Phil Seymour: Seymour 2 (1982) **

This isn't a bad album the former Twilley Band drummer. In fact it contains well-played, tuneful, rockin' power-pop songs in a style that's mainstream enough to be accessible but isn't crass or sounds terribly dated. However, I find myself curiously uninterested in playing the thing again. I wondered about this for a while, trying to figure out what was wrong with this record. What's wrong is that none of these songs are anything more than tuneful or rockin' - there's a thousand bands that do that already. Nothing on this album stands out or is special enough to make it memorable, which in the end makes it bland. Contains an alright version of "Looking For The Magic".

Tommy Tutone: Tommy Tutone (1980) **

This San Francisco band proffered a blend of skinny-tie new-wavish power-pop and Springsteen-ian working-class AOR rock. If that sounds appealing to'ya, well....check out the Boomtown Rats. Four guys who look like they all met at the local bowling alley sing about girls and the night. Ya-awwwwn. Competent in its way - these songs are instantly memorable, but why would you want to remember any of them? The exception is the single "Angel Say No", which scraped the bottom of the charts.

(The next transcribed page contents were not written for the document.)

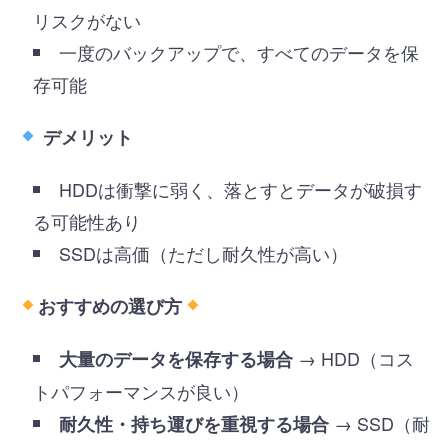
リスクがない
一度のバックアップで、すべてのデータを保
存可能
デメリット
HDDは衝撃に弱く、落とすとデータが破損す
る可能性あり
SSDは高価（ただし耐久性が高い）
おすすめの選び方
→ HDD（コス
大量のデータを保存する場合
トパフォーマンスが良い）
→ SSD（耐
耐久性・持ち運びを重視する場合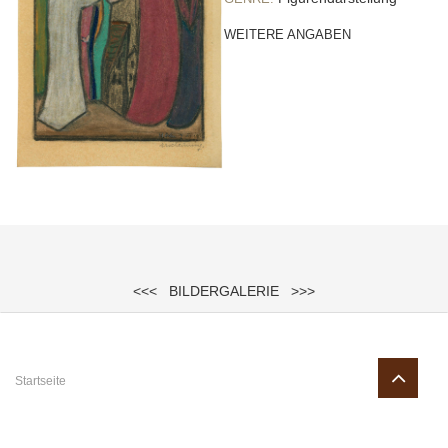
WEITERE ANGABEN
<<<
BILDERGALERIE
>>>
Sie sind hier
Startseite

Tommy Tutone: Tommy Tutone 2 (1981) **1/2

These guys are about as clever as their album titles. Album #2 is slightly better than Album #1 due to "867-5309/Jenny", one the '80s greatest singles. A song so catchy you almost miss the storyline: A guy sees a number on the bathroom wall that says, "For a good time call 867-5309/Jenny." The guy tries to call her but he loses his nerve and gets obsessed with her, sounding if she's the only thing that keeps him hangin' on. And he's never even met her! A genuine example of the classic pop gambit of getting millions of clueless people to sing along with something really subversive and twisted (see "Lola", "Every Breath You Take", "Brown Sugar", etc. for further reference). Nothing else on the album comes anywhere near the quality of that single. "Steal Away" has a catchy chorus, admittedly, but it's overdramatic and the lyrics are silly rock-star moping, made even sillier because these guys aren't even big rock stars! They're just a decent bar band that fluked into a hit! Did I mention that the lead singer has a particularly unpleasant voice? He sings with an accent that's some funny cross between blue-collar Northeastern and mid-American hick - I hope nobody does a "Fargo" about whatever part of the country he's from....

P.S. The two Tommy Tutone albums reviewed above have been compiled on a single two-fer CD, in case you were wondering why I sat through more than one Tutone album.

Reader Comments

Rick Hutchinson, RHutch3277@aol.com

Gee, I hope I never get in the record business and put out a hit single...Your (review) of Tommy Tutone seems kinda harsh. As a Radio DJ in the 80's I could think of at least a dozen other bands to attach the kind of hate and scorn you seem to have for Tommy Tutone. I'll bet you are a U2 fan and only enjoy bands that have a "Message". Tommy Tutone were a fun band that put out a little piece of entertainment that alot of us have enjoyed over the years and continue to enjoy.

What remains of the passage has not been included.